STORY #1 – VOTING STORY
More than 3 million Minnesotans voted in this election. About half of them cast their ballots early with absentee voting. And the other half voted in person on election day November 3rd. Ahead of election day there were widespread concerns about voter intimidation at the polls – so we checked in with a few Native folks on tribal lands to see how it went when they cast their ballots.
Marie Rock who lives near the Leech Lake reservation – and is host of this newscast – voted with her husband and her son at the Cass Lake City Hall.
“We vote in the primaries, we vote in the regular elections – it’s our big thing. We make sure we always vote,” said Rock.
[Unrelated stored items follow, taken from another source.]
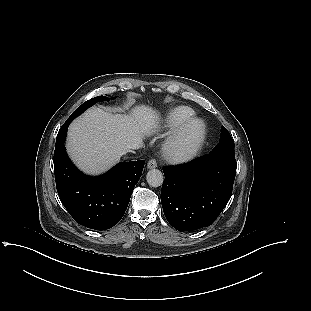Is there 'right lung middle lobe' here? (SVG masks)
Returning <instances> with one entry per match:
<instances>
[{
    "instance_id": "obj_1",
    "label": "right lung middle lobe",
    "mask_w": 311,
    "mask_h": 311,
    "mask_svg": "<svg viewBox=\"0 0 311 311\" xmlns=\"http://www.w3.org/2000/svg\"><path fill=\"white\" fill-rule=\"evenodd\" d=\"M101 101H109V98L106 96H98L95 98H92L86 102H84L81 106H79L68 118L69 121H72L75 117L79 116L81 113H83L86 109L94 105L96 102Z\"/></svg>"
}]
</instances>
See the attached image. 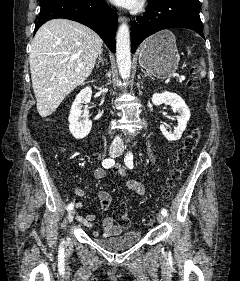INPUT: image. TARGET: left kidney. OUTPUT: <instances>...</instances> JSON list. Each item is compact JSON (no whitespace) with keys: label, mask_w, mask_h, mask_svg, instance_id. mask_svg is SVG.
I'll return each instance as SVG.
<instances>
[{"label":"left kidney","mask_w":240,"mask_h":281,"mask_svg":"<svg viewBox=\"0 0 240 281\" xmlns=\"http://www.w3.org/2000/svg\"><path fill=\"white\" fill-rule=\"evenodd\" d=\"M152 103L159 106L163 103H168L174 112H178L177 127L173 132H168L164 125H160V130L168 141H176L181 138L183 131L190 119V110L185 101L177 94L170 92L155 93L152 96Z\"/></svg>","instance_id":"obj_1"}]
</instances>
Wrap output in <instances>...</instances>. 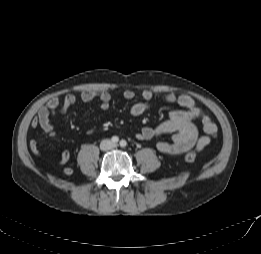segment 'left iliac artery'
<instances>
[{"instance_id":"obj_1","label":"left iliac artery","mask_w":261,"mask_h":254,"mask_svg":"<svg viewBox=\"0 0 261 254\" xmlns=\"http://www.w3.org/2000/svg\"><path fill=\"white\" fill-rule=\"evenodd\" d=\"M127 145V142L125 140L120 141V146L125 147Z\"/></svg>"}]
</instances>
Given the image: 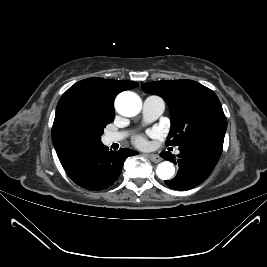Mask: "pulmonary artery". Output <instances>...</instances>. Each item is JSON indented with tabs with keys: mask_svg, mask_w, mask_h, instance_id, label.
I'll list each match as a JSON object with an SVG mask.
<instances>
[{
	"mask_svg": "<svg viewBox=\"0 0 267 267\" xmlns=\"http://www.w3.org/2000/svg\"><path fill=\"white\" fill-rule=\"evenodd\" d=\"M165 110V101L159 96H148L143 103V119L151 122L157 119ZM126 132H111L106 135L107 143H115L122 140Z\"/></svg>",
	"mask_w": 267,
	"mask_h": 267,
	"instance_id": "pulmonary-artery-1",
	"label": "pulmonary artery"
}]
</instances>
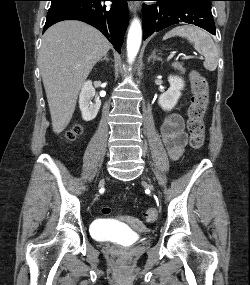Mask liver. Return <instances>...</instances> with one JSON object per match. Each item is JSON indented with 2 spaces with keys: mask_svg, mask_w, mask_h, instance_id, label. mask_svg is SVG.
Segmentation results:
<instances>
[{
  "mask_svg": "<svg viewBox=\"0 0 250 285\" xmlns=\"http://www.w3.org/2000/svg\"><path fill=\"white\" fill-rule=\"evenodd\" d=\"M110 47L102 33L79 21L57 23L44 33L38 62L54 133L69 124L84 81Z\"/></svg>",
  "mask_w": 250,
  "mask_h": 285,
  "instance_id": "6515ba94",
  "label": "liver"
}]
</instances>
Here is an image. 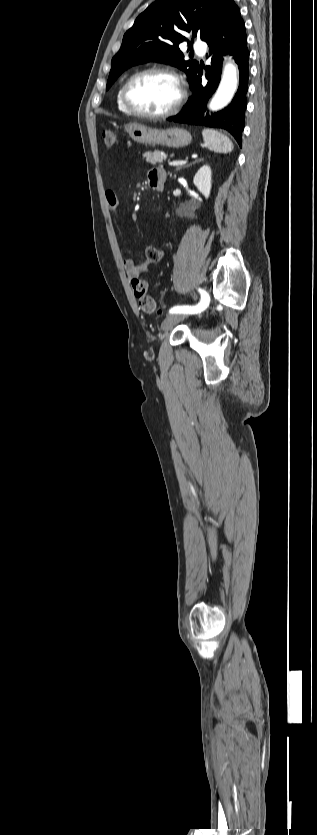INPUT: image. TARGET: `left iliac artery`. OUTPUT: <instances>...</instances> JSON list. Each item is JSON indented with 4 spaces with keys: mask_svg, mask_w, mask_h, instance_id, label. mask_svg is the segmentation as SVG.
<instances>
[{
    "mask_svg": "<svg viewBox=\"0 0 317 835\" xmlns=\"http://www.w3.org/2000/svg\"><path fill=\"white\" fill-rule=\"evenodd\" d=\"M199 292L201 294V300L196 305H177L170 309L169 313H183V314H194L201 312L206 309L209 304V295L206 291L199 288Z\"/></svg>",
    "mask_w": 317,
    "mask_h": 835,
    "instance_id": "1",
    "label": "left iliac artery"
}]
</instances>
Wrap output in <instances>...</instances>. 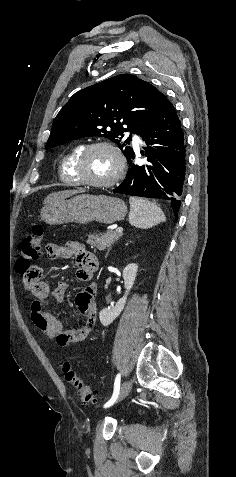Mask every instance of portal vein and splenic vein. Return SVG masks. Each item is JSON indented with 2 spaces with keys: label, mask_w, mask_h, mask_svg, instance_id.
Segmentation results:
<instances>
[{
  "label": "portal vein and splenic vein",
  "mask_w": 236,
  "mask_h": 477,
  "mask_svg": "<svg viewBox=\"0 0 236 477\" xmlns=\"http://www.w3.org/2000/svg\"><path fill=\"white\" fill-rule=\"evenodd\" d=\"M116 232L119 233V234H121V233L123 232V228H122V227L117 228V229H116Z\"/></svg>",
  "instance_id": "portal-vein-and-splenic-vein-1"
}]
</instances>
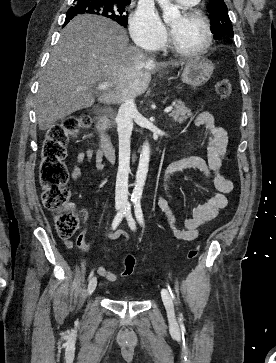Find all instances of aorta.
Returning <instances> with one entry per match:
<instances>
[{"label":"aorta","mask_w":276,"mask_h":363,"mask_svg":"<svg viewBox=\"0 0 276 363\" xmlns=\"http://www.w3.org/2000/svg\"><path fill=\"white\" fill-rule=\"evenodd\" d=\"M163 11V20L165 23H170L180 18L181 13L177 5H174L170 0H157ZM150 159V147L149 143H145L142 147L139 165L136 173L135 188L132 193L133 200H140L145 185V180L148 173Z\"/></svg>","instance_id":"762f6f07"}]
</instances>
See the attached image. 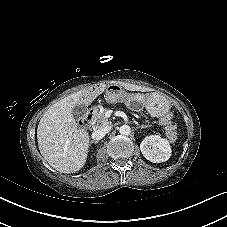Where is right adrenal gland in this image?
Masks as SVG:
<instances>
[{"label": "right adrenal gland", "instance_id": "obj_1", "mask_svg": "<svg viewBox=\"0 0 227 227\" xmlns=\"http://www.w3.org/2000/svg\"><path fill=\"white\" fill-rule=\"evenodd\" d=\"M90 143H91V144H92V143L97 144L98 141H93V140H92Z\"/></svg>", "mask_w": 227, "mask_h": 227}]
</instances>
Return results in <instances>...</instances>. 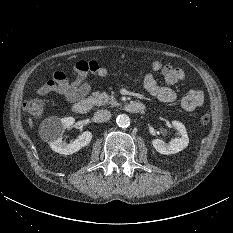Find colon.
Returning a JSON list of instances; mask_svg holds the SVG:
<instances>
[{
	"instance_id": "obj_1",
	"label": "colon",
	"mask_w": 233,
	"mask_h": 233,
	"mask_svg": "<svg viewBox=\"0 0 233 233\" xmlns=\"http://www.w3.org/2000/svg\"><path fill=\"white\" fill-rule=\"evenodd\" d=\"M24 110L33 116L41 115L44 111V101L41 99L33 98L25 101ZM210 122V115L203 114L200 117V123L202 125H207Z\"/></svg>"
}]
</instances>
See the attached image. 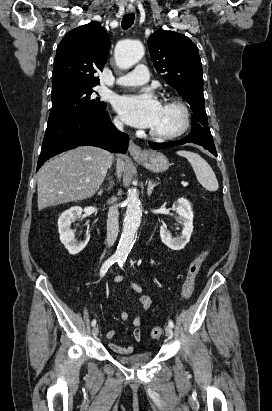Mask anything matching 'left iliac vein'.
I'll use <instances>...</instances> for the list:
<instances>
[{"instance_id": "obj_1", "label": "left iliac vein", "mask_w": 272, "mask_h": 411, "mask_svg": "<svg viewBox=\"0 0 272 411\" xmlns=\"http://www.w3.org/2000/svg\"><path fill=\"white\" fill-rule=\"evenodd\" d=\"M165 333H166V335H167L169 338H172L173 335H174L173 329H172V327L169 326V325H167V326L165 327Z\"/></svg>"}]
</instances>
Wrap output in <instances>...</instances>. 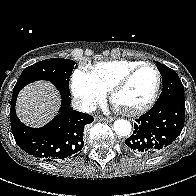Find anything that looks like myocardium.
I'll return each mask as SVG.
<instances>
[{"label":"myocardium","instance_id":"f54148a6","mask_svg":"<svg viewBox=\"0 0 196 196\" xmlns=\"http://www.w3.org/2000/svg\"><path fill=\"white\" fill-rule=\"evenodd\" d=\"M147 67L154 69L157 74V82H156L155 89H154L151 97L145 103H143L142 105H139L137 107L125 109V111L129 114L143 113V112L147 111L148 109H150L153 106V104L155 103V101L157 100L160 89H161V85H162V74H161L159 68L152 63H141V64L137 65L136 67L132 68L131 70H129L128 72H126L121 78H119L115 82V84L110 89V98L114 103H116L115 100H116L117 94L130 82V80L133 78V76L138 71H140L143 68H147Z\"/></svg>","mask_w":196,"mask_h":196}]
</instances>
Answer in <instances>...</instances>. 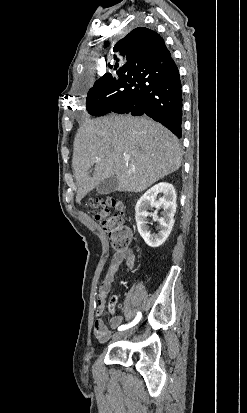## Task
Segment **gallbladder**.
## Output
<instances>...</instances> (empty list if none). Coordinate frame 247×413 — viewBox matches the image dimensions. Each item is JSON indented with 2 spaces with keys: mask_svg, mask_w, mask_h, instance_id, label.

She had heard the buzz about possible voter intimidation at the polls, but she jokes she wasn’t worried.
“To me, if anyone tries to interfere with me I’ll go to jail, ‘cause I’ll fight them. But that didn’t happen and I kind of knew it wouldn’t,” she said.
Overall Rock says it was a pretty sleepy scene.
A little northwest of Marie Rock, George Strong, citizen of the Bois Forte Band of Ojibwe, says the same was true for him
“I just walked right in, greeted friendly and just kind of moved along the line.” said Strong.
He voted at at about 9 in the morning at his polling place, the Greenwood Township Hall near Tower Minnesota. He said the only thing out of the ordinary was the weather.
“It’s so beautiful! What it’s like 57/59 degrees. It was just a picture perfect fall day.” said Strong.
Strong says one of the most important issues for him this election was a return to real civic dialogue.
“That we bring some civility and talk about issues rather than create these monsters against each other.” said Strong.
And finally down in southwestern Minnesota, Cheyanne St. John, member of the Lower Sioux Indian Community says it was peaceful at her polling place too. She says there were just a handful of voters at the Redwood Falls Fire Station.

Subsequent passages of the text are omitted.